BEAUFORT – So what do you get to celebrate a 311th birthday?
Mayor Stephen Murray shed a bit of light on the event this week during his presentation at the inaugural 2022 Friends of the Beaufort Library Book Sandwiched In. (If you didn’t get to attend, you can watch it on the Friends’ Facebook.)
Murray reviewed the book Strong Towns: A Bottom-Up Revolution to Rebuild American Prosperity by Minnesota land-use planner and author Charles Marohn, Jr. who contends local governments need to focus more on being financially resilient rather than trying to be “all things to all citizens.”
Murray, who’s been mayor 13 months with 35 more to go, conceded the author didn’t provide complete solutions, just like he (Murray) acknowledged he doesn’t have all the solutions but made it clear he spends a lot of time thinking about it.
For those new to the area, or unaware of the city’s accomplishments, Murray pointed to the Commerce Park, located north of the city and home now to nine industrial operations with construction of a new 64,000 square foot spec building underway. He listed the city’s Digital Corridor, a business incubator located on Carteret Street open to technical entrepreneurs looking for start-up space.
Then there are the city’s efforts, along with economic development folks, USC Beaufort, Technical College of the Lowcountry and the U.S. Department and Defense on the new South Coast Cyber Center. The cyber-security training facility, to be located in the former Bridges Prep School building on Boundary Street, aka the old Boys and Girls Club, aka the old Yankee bar, got a recent boost with a $450,000 grant for scholarships.
In other words, Murray is working with other community leaders to help expand the city’s future past a tourist destination and home for retirees.
They’re hoping their efforts could be considered a birthday present that’s going to appreciate in value, like a young tree can provide future shade.
Ethics opinion, design review board ruling upheld; appeals to follow
BEAUFORT – Some might consider it a double win for the city last week when first an employee in the state Ethics Commission and then a District Court judge issued opinions favoring the city.
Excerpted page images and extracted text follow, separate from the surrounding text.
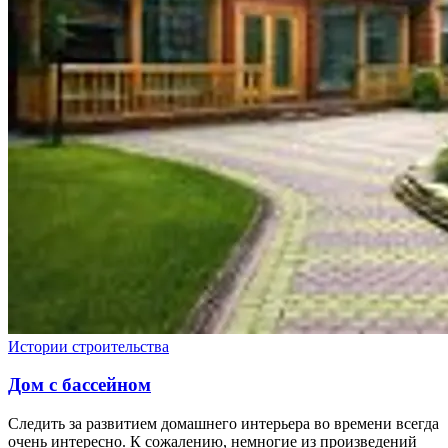
Истории строительства
Дом с бассейном
Следить за развитием домашнего интерьера во времени всегда
очень интересно. К сожалению, немногие из произведений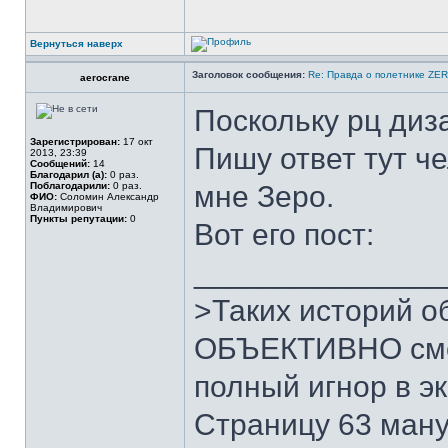
Вернуться наверх
Заголовок сообщения:
Re: Правда о полетнике ZE
aerocrane
Поскольку рц диз
Зарегистрирован:
17 окт
Пишу ответ тут ч
2013, 23:39
Сообщений:
14
Благодарил (а):
0 раз.
Поблагодарили:
0 раз.
мне Зеро.
ФИО:
Соломин Александр
Владимирович
Пункты репутации:
0
Вот его пост:
______________
>Таких историй о
ОБЪЕКТИВНО смот
полный игнор в э
Страницу 63 мануа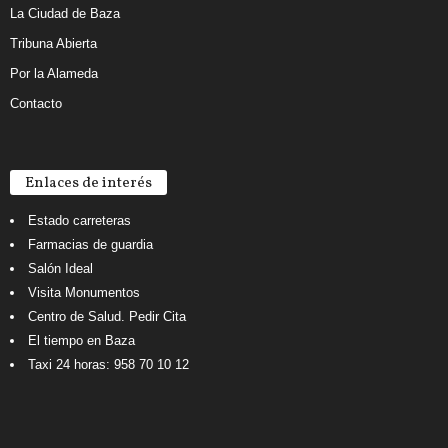
La Ciudad de Baza
Tribuna Abierta
Por la Alameda
Contacto
Enlaces de interés
Estado carreteras
Farmacias de guardia
Salón Ideal
Visita Monumentos
Centro de Salud. Pedir Cita
El tiempo en Baza
Taxi 24 horas: 958 70 10 12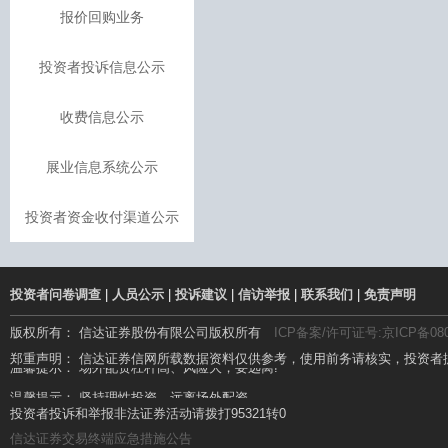
报价回购业务
投资者投诉信息公示
收费信息公示
展业信息系统公示
投资者资金收付渠道公示
投资者问卷调查
|
人员公示
|
投诉建议
|
信访举报
|
联系我们
|
免责声明
版权所有： 信达证券股份有限公司版权所有
ICP备案/许可证号:京ICP备080
温馨提示： 场外配资杠杆高、风险大，要远离!
郑重声明： 信达证券信网所载数据资料仅供参考，使用前务请核实，投资者
温馨提示： 坚持理性投资，远离场外配资
投资者投诉和举报非法证券活动请拨打95321转0
信达证券交易终端应急措施公告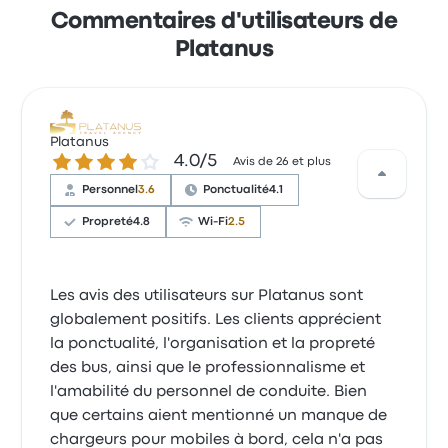
Commentaires d'utilisateurs de
Platanus
Platanus
4.0 sur 5 étoiles
4.0/5
Avis de 26 et plus
Personnel
3.6
Ponctualité
4.1
Propreté
4.8
Wi-Fi
2.5
Les avis des utilisateurs sur Platanus sont
globalement positifs. Les clients apprécient
la ponctualité, l'organisation et la propreté
des bus, ainsi que le professionnalisme et
l'amabilité du personnel de conduite. Bien
que certains aient mentionné un manque de
chargeurs pour mobiles à bord, cela n'a pas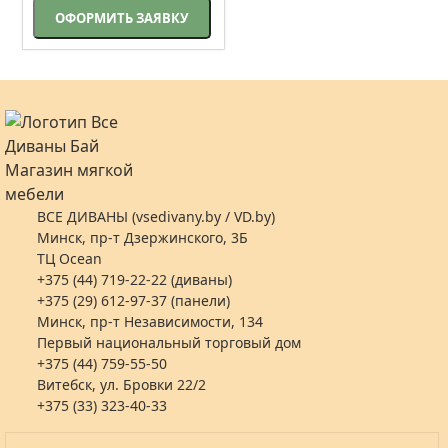
ОФОРМИТЬ ЗАЯВКУ
ВСЕ ДИВАНЫ (vsedivany.by / VD.by)
Минск, пр-т Дзержинского, 3Б
ТЦ Ocean
+375 (44) 719-22-22 (диваны)
+375 (29) 612-97-37 (панели)
Минск, пр-т Независимости, 134
Первый национальный торговый дом
+375 (44) 759-55-50
Витебск, ул. Бровки 22/2
+375 (33) 323-40-33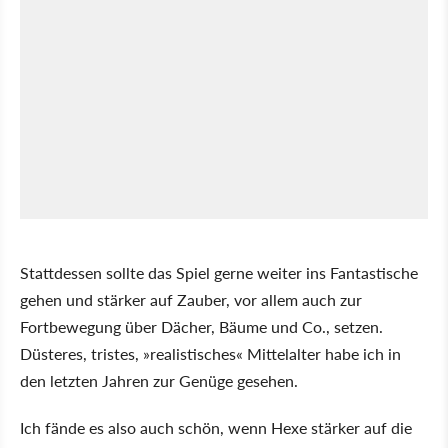
Stattdessen sollte das Spiel gerne weiter ins Fantastische
gehen und stärker auf Zauber, vor allem auch zur
Fortbewegung über Dächer, Bäume und Co., setzen.
Düsteres, tristes,
realistisches
Mittelalter habe ich in
den letzten Jahren zur Genüge gesehen.
Ich fände es also auch schön, wenn Hexe stärker auf die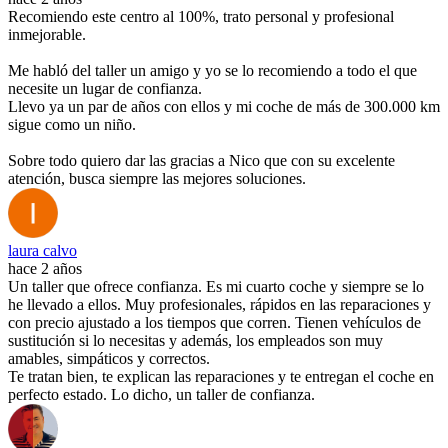
Recomiendo este centro al 100%, trato personal y profesional
inmejorable.
Me habló del taller un amigo y yo se lo recomiendo a todo el que
necesite un lugar de confianza.
Llevo ya un par de años con ellos y mi coche de más de 300.000 km
sigue como un niño.
Sobre todo quiero dar las gracias a Nico que con su excelente
atención, busca siempre las mejores soluciones.
laura calvo
hace 2 años
Un taller que ofrece confianza. Es mi cuarto coche y siempre se lo
he llevado a ellos. Muy profesionales, rápidos en las reparaciones y
con precio ajustado a los tiempos que corren. Tienen vehículos de
sustitución si lo necesitas y además, los empleados son muy
amables, simpáticos y correctos.
Te tratan bien, te explican las reparaciones y te entregan el coche en
perfecto estado. Lo dicho, un taller de confianza.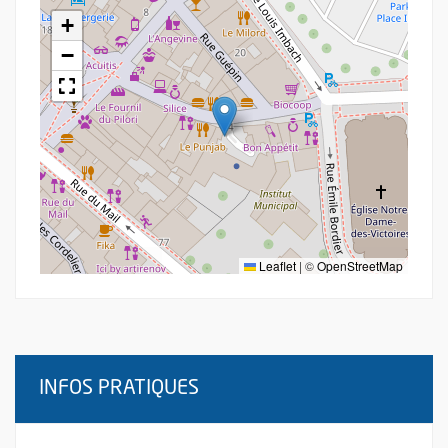
+
−
Leaflet
|
©
OpenStreetMap
INFOS PRATIQUES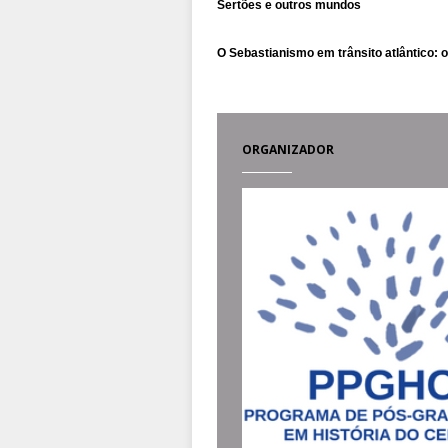
O Sebastianismo em trânsito atlântico: o
ORGANIZADOR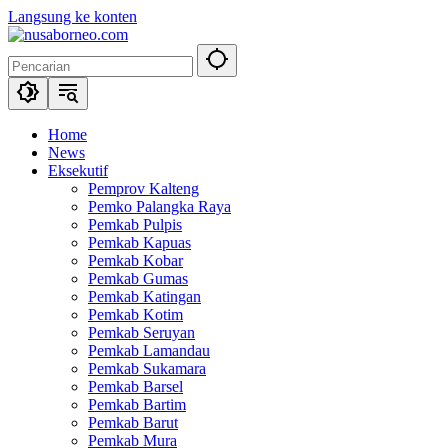
Langsung ke konten
Home
News
Eksekutif
Pemprov Kalteng
Pemko Palangka Raya
Pemkab Pulpis
Pemkab Kapuas
Pemkab Kobar
Pemkab Gumas
Pemkab Katingan
Pemkab Kotim
Pemkab Seruyan
Pemkab Lamandau
Pemkab Sukamara
Pemkab Barsel
Pemkab Bartim
Pemkab Barut
Pemkab Mura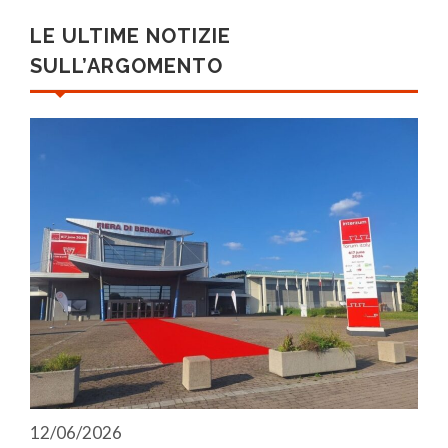
LE ULTIME NOTIZIE
SULL’ARGOMENTO
12/06/2026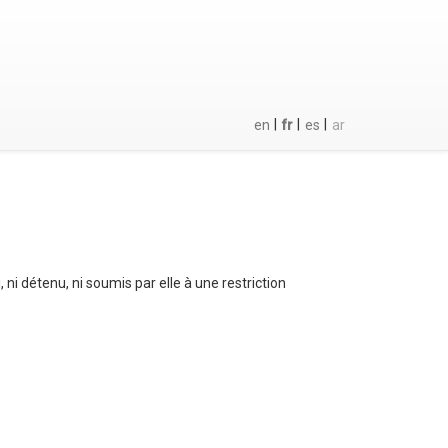
|
|
|
en
fr
es
ar
 ni détenu, ni soumis par elle à une restriction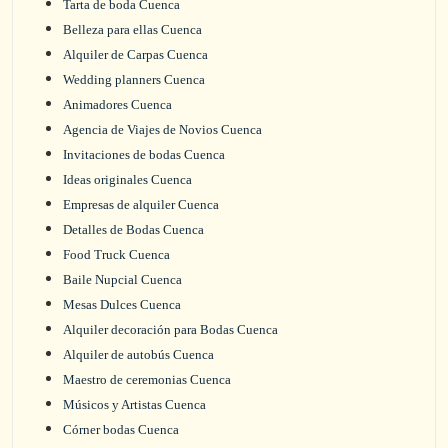
Tarta de boda Cuenca
Belleza para ellas Cuenca
Alquiler de Carpas Cuenca
Wedding planners Cuenca
Animadores Cuenca
Agencia de Viajes de Novios Cuenca
Invitaciones de bodas Cuenca
Ideas originales Cuenca
Empresas de alquiler Cuenca
Detalles de Bodas Cuenca
Food Truck Cuenca
Baile Nupcial Cuenca
Mesas Dulces Cuenca
Alquiler decoración para Bodas Cuenca
Alquiler de autobús Cuenca
Maestro de ceremonias Cuenca
Músicos y Artistas Cuenca
Córner bodas Cuenca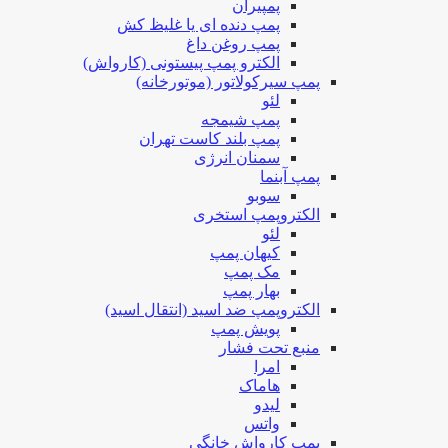
پمپیران
پمپ دنده ای یا غلیظ کش
پمپ روغن داغ
الکترو پمپ پیستونی (کارواش)
پمپ سیرکولاتور (موتورخانه)
لئو
پمپ شیمجه
پمپ بلند کاست تهران
سمنان انرژی
پمپ آبنما
سوبو
الکتروپمپ استخری
لئو
کیهان پمپ
مک پمپ
بهار پمپ
الکتروپمپ ضد اسید (انتقال اسید)
پویش پمپ
منبع تحت فشار
امرا
هاماک
لیدو
واتس
پمپ کارواش خانگی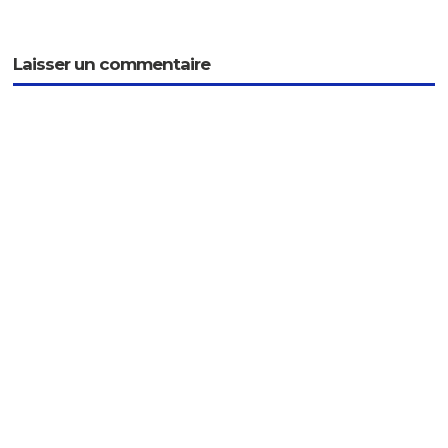
Laisser un commentaire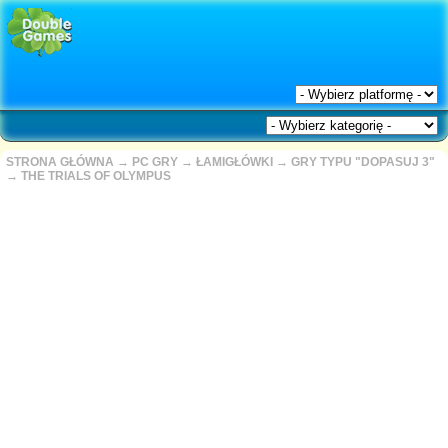
STRONA GŁÓWNA
→
PC GRY
→
ŁAMIGŁÓWKI
→
GRY TYPU "DOPASUJ 3"
→
THE TRIALS OF OLYMPUS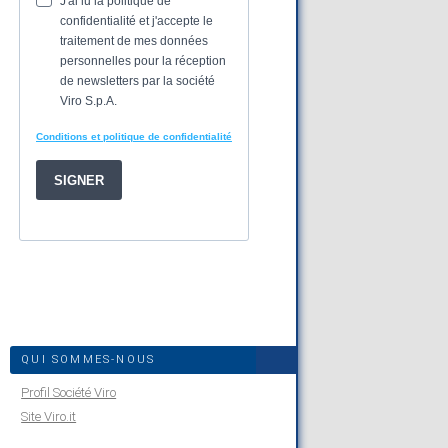
QUI SOMMES-NOUS
Profil Société Viro
Site Viro.it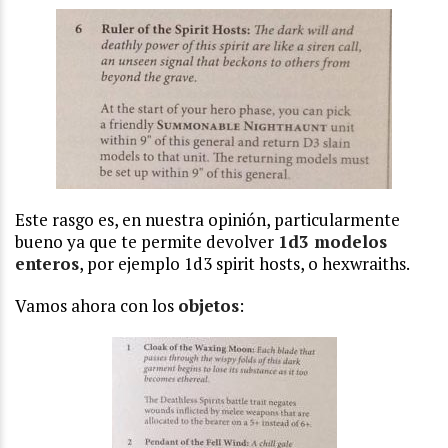
Este rasgo es, en nuestra opinión, particularmente
bueno ya que te permite devolver
1d3 modelos
enteros
, por ejemplo 1d3 spirit hosts, o hexwraiths.
Vamos ahora con los
objetos
: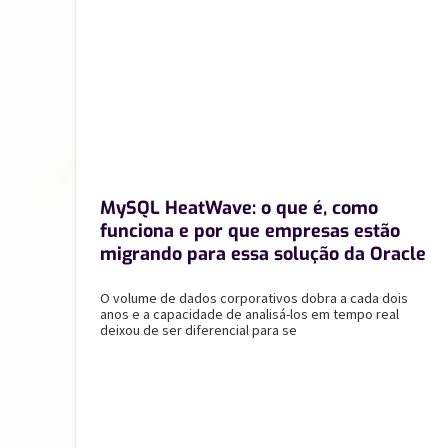
MySQL HeatWave: o que é, como
funciona e por que empresas estão
migrando para essa solução da Oracle
O volume de dados corporativos dobra a cada dois
anos e a capacidade de analisá-los em tempo real
deixou de ser diferencial para se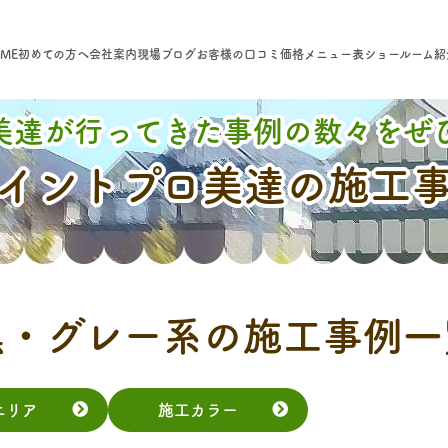
ME
初めての方へ
会社案内
現場ブログ
お客様の口コミ
価格メニュー表
ショールーム紹
美達が行ってきた事例の数々をぜ
イントプロ美達の施工
黒・グレー系の施工事例一
エリア
施工カラー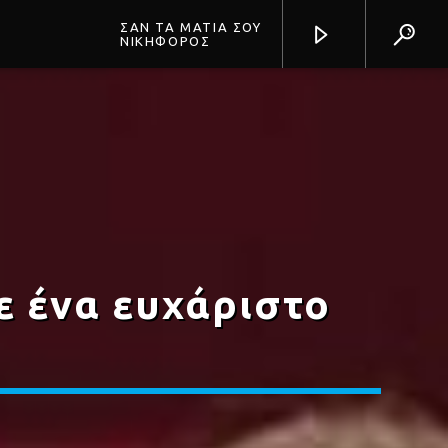
ΣΑΝ ΤΑ ΜΑΤΙΑ ΣΟΥ
ΝΙΚΗΦΟΡΟΣ
Prisma Radio 90,2
ε ένα ευχάριστο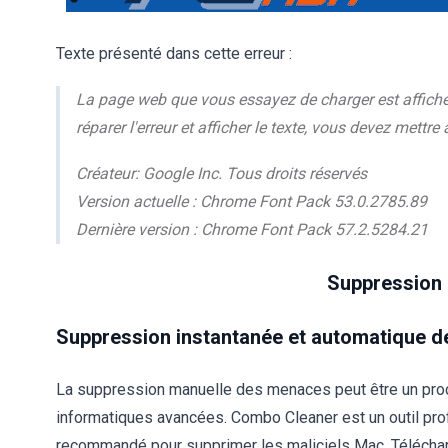
Texte présenté dans cette erreur :
La page web que vous essayez de charger est affichée 
réparer l'erreur et afficher le texte, vous devez mettre
Créateur: Google Inc. Tous droits réservés
Version actuelle : Chrome Font Pack 53.0.2785.89
Dernière version : Chrome Font Pack 57.2.5284.21
Suppression d
Suppression instantanée et automatique de
La suppression manuelle des menaces peut être un pr
informatiques avancées. Combo Cleaner est un outil pr
recommandé pour supprimer les maliciels Mac. Télécharg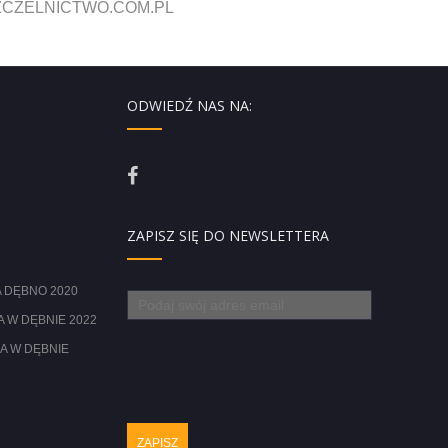
CZELNICTWO.COM.PL
ODWIEDŹ NAS NA:
ZAPISZ SIĘ DO NEWSLETTERA
 DĘBNO 2020
 W DĘBNIE 2022
A W DĘBNIE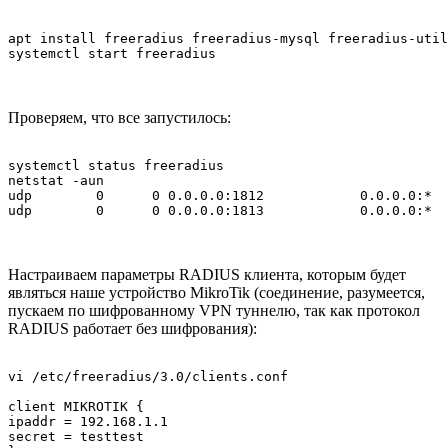
apt install freeradius freeradius-mysql freeradius-util
systemctl start freeradius
Проверяем, что все запустилось:
systemctl status freeradius

netstat -aun

udp        0      0 0.0.0.0:1812            0.0.0.0:*

udp        0      0 0.0.0.0:1813            0.0.0.0:*
Настраиваем параметры RADIUS клиента, которым будет
являться наше устройство MikroTik (соединение, разумеется,
пускаем по шифрованному VPN туннелю, так как протокол
RADIUS работает без шифрования):
vi /etc/freeradius/3.0/clients.conf

client MIKROTIK {

ipaddr = 192.168.1.1

secret = testtest
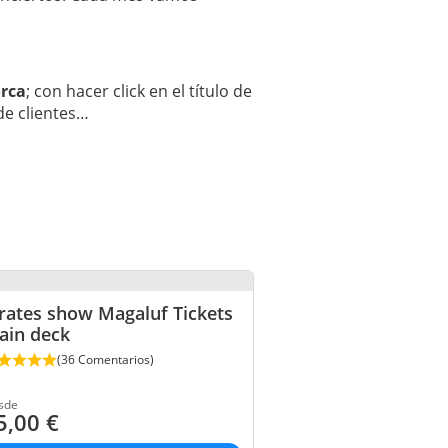
orca
; con hacer click en el título de
de clientes…
rates show Magaluf Tickets
ain deck
(36 Comentarios)
sde
5,00
€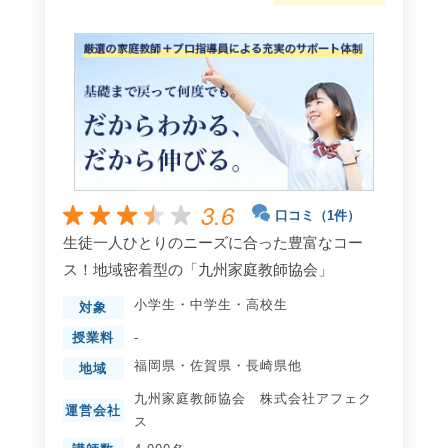
3.6
口コミ（1件）
生徒一人ひとりのニーズに合った豊富なコー
ス！地域密着型の「九州家庭教師協会」
小学生
・
中学生
・
高校生
対象
授業料
-
福岡県
・
佐賀県
・
長崎県
他
地域
九州家庭教師協会 株式会社アフェク
運営会社
ス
On Tuesday, the Ethics Commission, responding to a request from the city attorney, agreed there was a perception of conflict with planning director David Prichard handling 303 Associates’ development projects since his wife worked there. City officials had expressed concern about the perception such an arrangement existed although Prichard pointed out his wife worked in an area of the company’s non-development activities.
The Commission suggested Prichard recuse himself from any 303 projects.
On Wednesday, 9th District Circuit Court Judge Bentley Price of Charleston ruled in favor of the city in a case brought by the Historic Beaufort Foundation and property owner Graham Trask who contend the city’s Review Board improperly granted approval to the 303 Associates’ for a parking garage and hotel on the corner of Scott and Port Republic streets.
Judge Price, who quickly made his ruling following an hour-long hearing from the four different attorneys, had earlier in the week been appointed to oversee future court proceedings involving Alex Murdaugh and charges against him from the family of the late Gloria Satterfield.
For those taking bets on when groundbreaking will begin on 303 Associates’ long-awaited, much debated parking garage, HBF and Trask have said appeals to this latest ruling will be filed.
That appeal will join their other appeal against the city Zoning Board of Appeals for its approval of 303’s Cannon Building, the three-story retail/apartment complex planned for the corner of Port Republic and Charles Street.
Hold onto your hats, they’re back in session
COLUMBIA – The state Legislature goes back into session this week and observers say it will be an interesting time with some $6 billion in additional money to spend from federal sources like the American Recovery Plan.
Even before the elected officials get back into the seats, Gov. McMaster has released his plan for tax cuts and highway repairs. (This IS an election year.)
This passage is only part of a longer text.